Friday, March 30, 2007

Some historical notes about the Gothic term

The term "Gothic", admittedly, originated in a confluence of history and architecture. The Goths were a northern Germanic European people whose ways and beliefs differed largely from those of Greco-Roman Classical civilization farther south. To the southern outlook, the Goths were wholly uncivilized and barbarous. When the initiation of architecture that departed radically from the low, heavily-arched forms in "Romanesque" pervasive darkness consequent upon the inability to construct large windows because they would have weakened the stonework, such newer buildings, chiefly the great cathedrals that arose all over northwestwern Europe and the British Isles from the eleventh century onward, provided structures which permitted far more light to illuminate the interiors. Employment of vaulted (pointed) arches within and of huge "flying buttresses" for support outside, gave to these vast, tall cathedrals an appearance of a winged bird or a growing plant. What was essential to architectural soundness was often deemed "grotesque" by those who beheld the tangible forms. Gothic cathedrals speedily make one aware of an innate desire to look upward, and they convey senses of great space. Even with far more lighting than Romanesque buildings afforded, a sense of considerable shadowiness or obscurity is inescapable when one enters Gothic building or their cloisters. To those who objected that such tall structures were often adorned with what the extremely practical mind saw as inessential decorations, the response was that these buildings were, after all, symbols of human attempts to glorify God, and that His eye could see what mere human vision could not.

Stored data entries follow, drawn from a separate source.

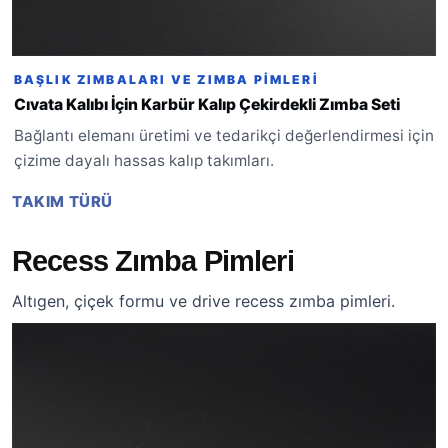
BAŞLIK ZIMBALARI VE ZIMBA PIMLERI
Cıvata Kalıbı İçin Karbür Kalıp Çekirdekli Zımba Seti
Bağlantı elemanı üretimi ve tedarikçi değerlendirmesi için
çizime dayalı hassas kalıp takımları.
TAKIM TÜRÜ
Recess Zımba Pimleri
Altıgen, çiçek formu ve drive recess zımba pimleri.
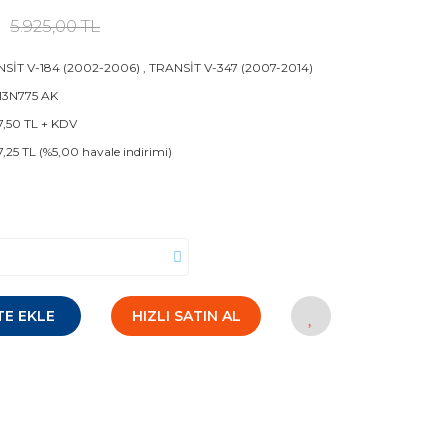
5.925,00 TL
SİT V-184 (2002-2006)
,
TRANSİT V-347 (2007-2014)
 13N775 AK
7,50 TL + KDV
7,25 TL (%5,00 havale indirimi)
TE EKLE
HIZLI SATIN AL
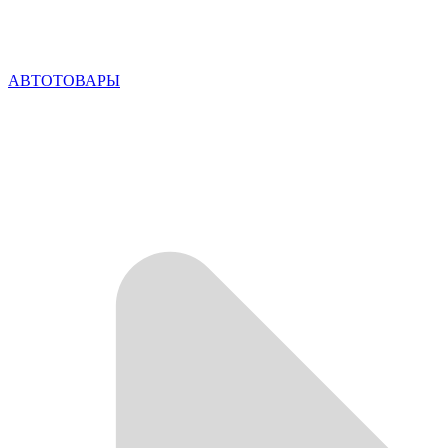
АВТОТОВАРЫ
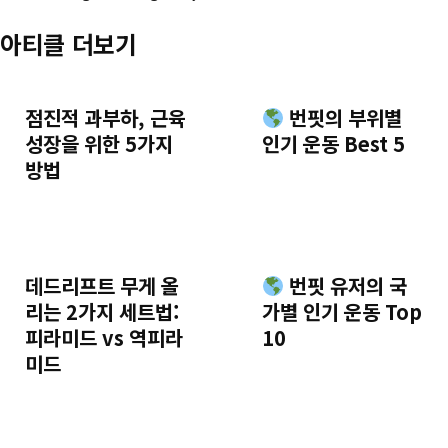
아티클 더보기
점진적 과부하, 근육
번핏의 부위별
성장을 위한 5가지
인기 운동 Best 5
방법
데드리프트 무게 올
번핏 유저의 국
리는 2가지 세트법:
가별 인기 운동 Top
피라미드 vs 역피라
10
미드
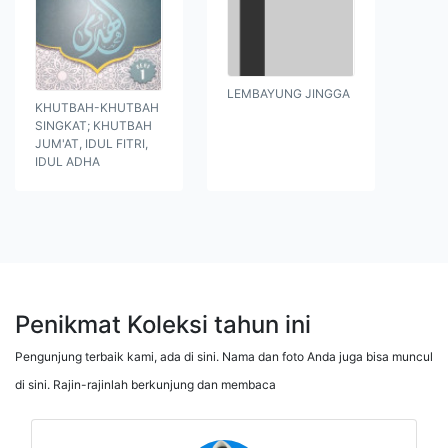
LEMBAYUNG JINGGA
KHUTBAH-KHUTBAH
SINGKAT; KHUTBAH
JUM'AT, IDUL FITRI,
IDUL ADHA
Penikmat Koleksi tahun ini
Pengunjung terbaik kami, ada di sini. Nama dan foto Anda juga bisa muncul
di sini. Rajin-rajinlah berkunjung dan membaca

Great cathedrals that have changed little since the middle ages still dot Continental Europe. In Great Britain, however, once Henry VIII decided that allegiance to the Pope in Rome was no longer necessary and, as a concomitant, that much in the way of the cathedrals, abbeys, monasteries, convents, and, often, churches of far lesser status, would contribute substantially to the wealth of the Crown, many Gothic buildings fell into ruins because they were no longer maintained. In addition to the symbolism in the ruined architecture, the British mind came to associate a downright immorality with some of the thinking and practices in Roman Catholicism. For example, once Henry's decrees for creating the Anglican Church became operable, ties between Roman Catholicism and Continental European political class structures seemed dangerous. Moreover, celibate clergy, especially monks and nuns, eventually came to be anathema in British eyes. The clergy contributed in another way to Gothic tradition. The hooded, flowing robes worn by many members of ecclesiastical orders dovetailed precisely with stereotypical conceptions of ghosts in bedsheets, and, amidst the strange visionary responses otherwise created by Gothic architecture's combination of vastness and obscurities, they offered plausible models for supernatural beings. Another off-center assumption about Catholic practices concerned live burial as punishment for clerical recalcitrance. Since paranoias about actual premature burials persisted well into the early years of the twentieth century, here was a motif with compelling outreach to many readers.